But Saturday's event also is a fundraiser to provide humanitarian aid to the Assyrian refugees who have been caught in the middle of Syria's civil war. 

An estimated half-million Assyrians fled to Syria in 2003 during the second Gulf War because of a surge of Islamic extremist attacks against them and other Christian minorities. 

Now, Syria's current civil war has forced many of those same families to return to the borders of Iraq. But their plight has been largely ignored and they remain an invisible minority. 

Assyrians are the indigenous people of Mesopotamia, presently Iraq, where the last and largest concentration of Aramaic-speaking people in the world have lived for thousands of years. 

Because many Assyrians call Iraq and Iran their homeland, they have been confused with Arabs and Persians. 
Some relief may come in the near future. 

Last month, the Iraqi Council of Ministers approved a plan to establish three new provinces in Iraq, one of them the Nineveh Plains, which holds the largest population of Assyrians, Chaldeans and Syriacs. 

The legislation may make way for Assyrians to form a self-administered region. Still, even after a mass exodus from their homeland and even within the diaspora, Assyrian music has managed to survive. 

During a rehearsal for Saturday's performance, musicians warmed up on a zornah, or wind pipe, and a dowlah, a drum. 

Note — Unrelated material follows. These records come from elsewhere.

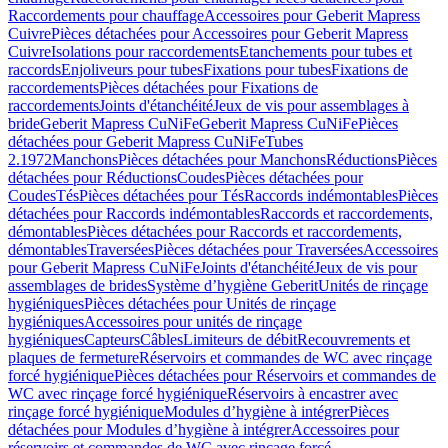
Raccordements pour chauffage
Accessoires pour Geberit Mapress
Cuivre
Pièces détachées pour Accessoires pour Geberit Mapress
Cuivre
Isolations pour raccordements
Etanchements pour tubes et
raccords
Enjoliveurs pour tubes
Fixations pour tubes
Fixations de
raccordements
Pièces détachées pour Fixations de
raccordements
Joints d'étanchéité
Jeux de vis pour assemblages à
bride
Geberit Mapress CuNiFe
Geberit Mapress CuNiFe
Pièces
détachées pour Geberit Mapress CuNiFe
Tubes
2.1972
Manchons
Pièces détachées pour Manchons
Réductions
Pièces
détachées pour Réductions
Coudes
Pièces détachées pour
Coudes
Tés
Pièces détachées pour Tés
Raccords indémontables
Pièces
détachées pour Raccords indémontables
Raccords et raccordements,
démontables
Pièces détachées pour Raccords et raccordements,
démontables
Traversées
Pièces détachées pour Traversées
Accessoires
pour Geberit Mapress CuNiFe
Joints d'étanchéité
Jeux de vis pour
assemblages de brides
Système d’hygiène Geberit
Unités de rinçage
hygiéniques
Pièces détachées pour Unités de rinçage
hygiéniques
Accessoires pour unités de rinçage
hygiéniques
Capteurs
Câbles
Limiteurs de débit
Recouvrements et
plaques de fermeture
Réservoirs et commandes de WC avec rinçage
forcé hygiénique
Pièces détachées pour Réservoirs et commandes de
WC avec rinçage forcé hygiénique
Réservoirs à encastrer avec
rinçage forcé hygiénique
Modules d’hygiène à intégrer
Pièces
détachées pour Modules d’hygiène à intégrer
Accessoires pour
réservoirs et commandes de WC avec rinçage forcé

Mehdi Bagheri, who is from Iran, practiced on a kamacheh, a small, cello-like instrument. 

Singer Sargon Youkhana said his songs celebrate the beauty of everyday life, a theme all people, no matter who or where they come from, can relate to. 

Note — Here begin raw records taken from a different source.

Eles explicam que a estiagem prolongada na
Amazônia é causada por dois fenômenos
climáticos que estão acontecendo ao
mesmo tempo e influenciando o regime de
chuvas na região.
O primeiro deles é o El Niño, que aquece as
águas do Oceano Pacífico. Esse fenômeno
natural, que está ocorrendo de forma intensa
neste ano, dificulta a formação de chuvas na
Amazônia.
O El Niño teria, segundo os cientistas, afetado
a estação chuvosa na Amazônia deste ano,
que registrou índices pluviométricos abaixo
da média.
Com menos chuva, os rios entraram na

"Music doesn't have an ID," Youkhana said. "It's for everyone." 

Singer Helen Saint Vincent said her goal is to expose more people to traditional folk music before it is forgotten. "I want to rebuild this forgotten music," Vincent said. 

"We (Assyrians) are an old nation, but we are scattered, and we have no land. We shouldn't forget our music because this is part of world history." 

Saturday's performance is one of two arts events sponsored by the Assyrian Aid Society. 

An exhibit featuring works by several artists from Iraq, Iran, and Syria will open Friday in Montrose and run through Sunday. 

Artist and poet Paul Batou said the themes presented in the work transcend differences in religion and ancestry. 

"Artists from those countries are sending a message of peace using the colorful art that explores the culture and beauty of their homeland," Batou said. 

"These artists believe that peace, art and education are the keys for change, a change needed for beauty to overcome hate, love to overcome war and destruction." 
Issa said the goal behind these events is to raise awareness of the Assyrian culture through the arts, so they are not lost. 

"This heritage doesn't just belong to Assyrians, but to all humans," Issa said. "When we lose a part of a nation's culture, all human beings lose a part of human heritage." 

The Mesopotamian Colors art exhibit will be open from 5 to 8 p.m. Friday at Whites Art Gallery, 2414 Honolulu Ave., Montrose. The exhibit ends Sunday.